A drug from Esperion Therapeutics reduced the risks of heart disease in a large international trial, a result the company hopes could spur wider use of the medicine as an alternative to other cholesterol-lowering treatments.
In December, Esperion said without details that the drug, known as bempedoic acid or Nexletol, had led to a “clinically meaningful” reduction in risk of cardiovascular events, such as heart attacks and strokes, in a study of about 14,000 patients who can’t or won’t take cholesterol-lowering statins because of side effects.
On Saturday, Esperion presented the findings at a medical conference and simultaneously published them in the New England Journal of Medicine. Researchers found Nexletol lowered the risk of those events as a whole by 13% compared to a placebo. The impact was more significant on specific event types, as researchers found relative risk reductions of 23% and 19% in heart attacks and bypass surgeries, respectively.
Esperion believes the results could lead to increased use of Nexletol, which was originally approved by the Food and Drug Administration in 2020 but has struggled to sell. The company expects to submit regulatory filings in the U.S. and Europe in the first half of 2023 to add the reduction in risk of cardiovascular events to its prescribing information, and approvals in the first half of 2024, said CEO Sheldon Koenig in the statement.
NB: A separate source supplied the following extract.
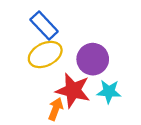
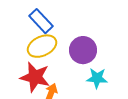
red star: (73, 90) -> (35, 77), moved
In the U.S., the new label would be focused on its effect on heart attacks and heart surgeries, where the drug had its best results, said chief medical officer JoAnne Foody in an interview Sunday.
The company said the expanded approvals could more than double the addressable treatment population for the pill. Estimates vary for those who cannot take statins, from 5 to 30% of the population, she said.
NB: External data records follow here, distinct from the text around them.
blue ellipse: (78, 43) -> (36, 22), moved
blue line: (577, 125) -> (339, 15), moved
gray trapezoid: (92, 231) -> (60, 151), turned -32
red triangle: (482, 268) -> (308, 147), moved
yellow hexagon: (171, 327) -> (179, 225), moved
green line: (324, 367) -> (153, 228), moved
The results of the trial “will and should increase the use of [Nexletol] in patients with established atherosclerotic vascular disease and in those at high risk for vascular disease who are unable or unwilling to take statins,” wrote John Alexander, a cardiologist at the Duke Clinical Research Institute, in an editorial in The New England Journal of Medicine.
Still, Alexander cautioned that it’s “premature” to consider Esperion’s drug as an alternative to statins. It’s also unknown how well the medicine might perform as an add-on to statins, he said. (Foody said the company is testing a combination of the drug with the cholsterol lowering drug ezetimibe and a statin in people who have suffered a heart attack.)
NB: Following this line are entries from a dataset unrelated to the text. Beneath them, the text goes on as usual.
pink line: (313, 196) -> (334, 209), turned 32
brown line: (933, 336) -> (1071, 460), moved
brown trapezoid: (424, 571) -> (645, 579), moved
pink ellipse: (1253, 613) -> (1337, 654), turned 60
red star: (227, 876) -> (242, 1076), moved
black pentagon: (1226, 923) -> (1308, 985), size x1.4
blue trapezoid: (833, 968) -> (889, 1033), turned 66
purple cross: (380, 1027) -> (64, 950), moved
Indeed, investors appear unconvinced by the results. Esperion shares fell by more than 20% on Monday. In a note to clients, Jefferies analyst Dennis Ding noted that the 13% relative risk reduction the company reported “did not seem to meet the 15% benefit bar” Wall Street was looking for.
But Ding noted that the data “still looks strong.” Nexletol’s true benefeits may not have been captured because it faced a tougher comparator than previous heart drug studies, with patients getting the chance to take multiple other types of cholesterol-lowering drugs. The placebo group’s level of LDL-C, or “bad” cholesterol, declined over the course of the trial, unlike other studies where those levels stayed flat or increased, he wrote.
“That said, these are nuances with the data and may take time for investors to fully appreciate,” Ding wrote.
Esperion would receive a $300 million payment from Daiichi Sankyo if European regulators expand Nexletol’s label. It could get up to another $140 million from Japanese partner Otsuka Pharmaceutical for other regulatory milestones including an expanded U.S. label.